RECORDED INFORMATION ->
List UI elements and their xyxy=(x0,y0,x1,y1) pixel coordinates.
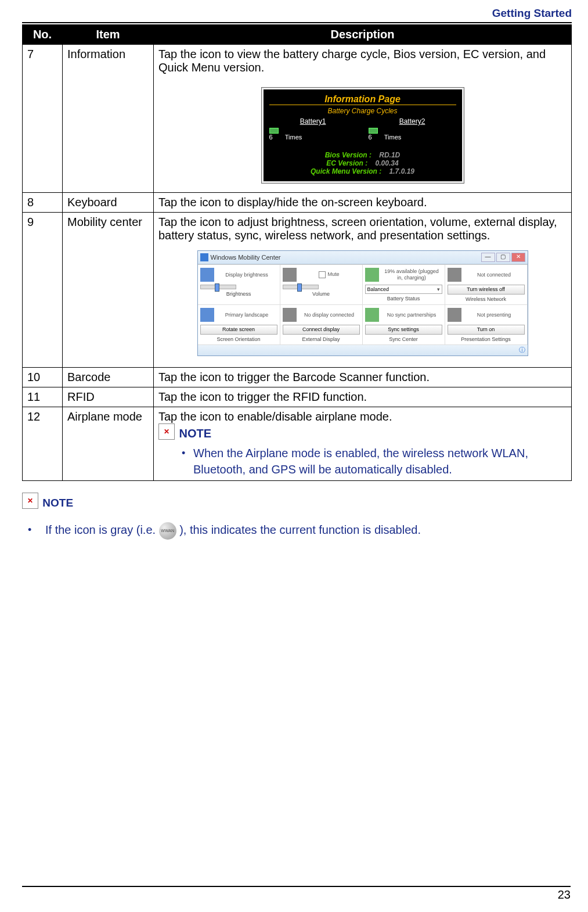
cell-item: Keyboard xyxy=(63,193,154,213)
brightness-slider[interactable] xyxy=(200,285,236,289)
desc-text: Tap the icon to adjust brightness, scree… xyxy=(158,216,557,242)
battery1-unit: Times xyxy=(285,134,302,141)
table-row: 10 Barcode Tap the icon to trigger the B… xyxy=(23,368,572,387)
desc-text: Tap the icon to view the battery charge … xyxy=(158,48,546,74)
rotate-button[interactable]: Rotate screen xyxy=(200,325,277,335)
cell-item: RFID xyxy=(63,387,154,407)
ec-value: 0.00.34 xyxy=(376,159,399,167)
cell-item: Barcode xyxy=(63,368,154,387)
section-header: Getting Started xyxy=(22,7,572,20)
cell-item: Information xyxy=(63,45,154,193)
tile-text: 19% available (plugged in, charging) xyxy=(381,268,442,281)
power-plan-combo[interactable]: Balanced xyxy=(365,285,442,294)
cell-desc: Tap the icon to enable/disable airplane … xyxy=(154,407,572,481)
tile-label: Battery Status xyxy=(365,296,442,301)
battery-icon xyxy=(269,128,279,134)
battery1-value: 6 xyxy=(269,134,273,141)
tile-extdisplay: No display connected Connect display Ext… xyxy=(280,305,363,345)
footer-rule xyxy=(22,886,571,887)
tile-label: External Display xyxy=(283,336,360,342)
window-icon xyxy=(200,253,208,261)
mobility-center-screenshot: Windows Mobility Center — ▢ ✕ Display br… xyxy=(197,250,528,356)
minimize-icon[interactable]: — xyxy=(481,253,495,262)
tile-text: No display connected xyxy=(299,312,360,318)
th-item: Item xyxy=(63,25,154,45)
tile-text: Not presenting xyxy=(464,312,525,318)
cell-no: 7 xyxy=(23,45,63,193)
battery2-col: Battery2 6 Times xyxy=(369,117,456,141)
tile-label: Brightness xyxy=(200,291,277,297)
maximize-icon[interactable]: ▢ xyxy=(496,253,510,262)
note-label: NOTE xyxy=(42,497,73,509)
tile-orientation: Primary landscape Rotate screen Screen O… xyxy=(198,305,280,345)
tile-wireless: Not connected Turn wireless off Wireless… xyxy=(445,265,528,305)
note-text-after: ), this indicates the current function i… xyxy=(179,523,421,536)
tile-text: No sync partnerships xyxy=(381,312,442,318)
cell-desc: Tap the icon to display/hide the on-scre… xyxy=(154,193,572,213)
th-no: No. xyxy=(23,25,63,45)
information-page-screenshot: ✕ Information Page Battery Charge Cycles… xyxy=(261,87,464,184)
close-icon[interactable]: ✕ xyxy=(511,253,525,262)
battery2-value: 6 xyxy=(369,134,372,141)
cell-item: Mobility center xyxy=(63,213,154,368)
tile-label: Screen Orientation xyxy=(200,336,277,342)
table-row: 9 Mobility center Tap the icon to adjust… xyxy=(23,213,572,368)
tile-label: Presentation Settings xyxy=(448,336,525,342)
battery1-col: Battery1 6 Times xyxy=(269,117,357,141)
tile-brightness: Display brightness Brightness xyxy=(198,265,280,305)
connect-display-button[interactable]: Connect display xyxy=(283,325,360,335)
info-subtitle: Battery Charge Cycles xyxy=(269,107,456,115)
desc-text: Tap the icon to enable/disable airplane … xyxy=(158,410,392,423)
mute-checkbox[interactable] xyxy=(319,271,326,278)
page-number: 23 xyxy=(22,888,571,902)
cell-no: 8 xyxy=(23,193,63,213)
volume-slider[interactable] xyxy=(283,285,319,289)
sync-icon xyxy=(365,308,379,322)
cell-desc: Tap the icon to view the battery charge … xyxy=(154,45,572,193)
tile-volume: Mute Volume xyxy=(280,265,363,305)
tile-text: Display brightness xyxy=(217,272,277,278)
wireless-icon xyxy=(448,268,461,282)
battery1-name: Battery1 xyxy=(300,117,326,125)
th-desc: Description xyxy=(154,25,572,45)
qm-label: Quick Menu Version : xyxy=(311,167,381,175)
ec-label: EC Version : xyxy=(326,159,367,167)
header-rule xyxy=(22,22,572,23)
items-table: No. Item Description 7 Information Tap t… xyxy=(22,24,572,481)
table-row: 11 RFID Tap the icon to trigger the RFID… xyxy=(23,387,572,407)
turn-on-button[interactable]: Turn on xyxy=(448,325,525,335)
cell-no: 11 xyxy=(23,387,63,407)
cell-desc: Tap the icon to trigger the RFID functio… xyxy=(154,387,572,407)
wireless-button[interactable]: Turn wireless off xyxy=(448,285,525,295)
tile-sync: No sync partnerships Sync settings Sync … xyxy=(363,305,445,345)
tile-text: Primary landscape xyxy=(217,312,277,318)
cell-no: 9 xyxy=(23,213,63,368)
cell-item: Airplane mode xyxy=(63,407,154,481)
bios-value: RD.1D xyxy=(379,151,400,159)
note-icon: ✕ xyxy=(22,493,38,509)
table-row: 7 Information Tap the icon to view the b… xyxy=(23,45,572,193)
tile-label: Wireless Network xyxy=(448,296,525,302)
note-label: NOTE xyxy=(179,427,212,440)
battery-icon xyxy=(365,268,379,282)
tile-text: Not connected xyxy=(464,272,525,278)
bios-label: Bios Version : xyxy=(325,151,371,159)
table-row: 8 Keyboard Tap the icon to display/hide … xyxy=(23,193,572,213)
tile-text: Mute xyxy=(299,271,360,278)
cell-desc: Tap the icon to adjust brightness, scree… xyxy=(154,213,572,368)
page-note-bullet: If the icon is gray (i.e. WWAN ), this i… xyxy=(28,521,572,540)
presentation-icon xyxy=(448,308,461,322)
battery-icon xyxy=(369,128,378,134)
tile-label: Sync Center xyxy=(365,336,442,342)
sync-settings-button[interactable]: Sync settings xyxy=(365,325,442,335)
note-icon: ✕ xyxy=(158,423,175,440)
cell-no: 10 xyxy=(23,368,63,387)
window-title: Windows Mobility Center xyxy=(211,254,281,261)
display-icon xyxy=(283,308,297,322)
wwan-gray-icon: WWAN xyxy=(159,522,176,540)
mobility-footer: ⓘ xyxy=(198,345,528,356)
tile-battery: 19% available (plugged in, charging) Bal… xyxy=(363,265,445,305)
cell-no: 12 xyxy=(23,407,63,481)
table-row: 12 Airplane mode Tap the icon to enable/… xyxy=(23,407,572,481)
battery2-unit: Times xyxy=(384,134,402,141)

PROBLEM TO WORK ON -> In the records above, find every line containing the word "Times" and show it.

EXERCISE RESULT ->
battery1-unit: Times xyxy=(285,134,302,141)
battery2-col: Battery2 6 Times xyxy=(369,117,456,141)
battery1-col: Battery1 6 Times xyxy=(269,117,357,141)
battery2-unit: Times xyxy=(384,134,402,141)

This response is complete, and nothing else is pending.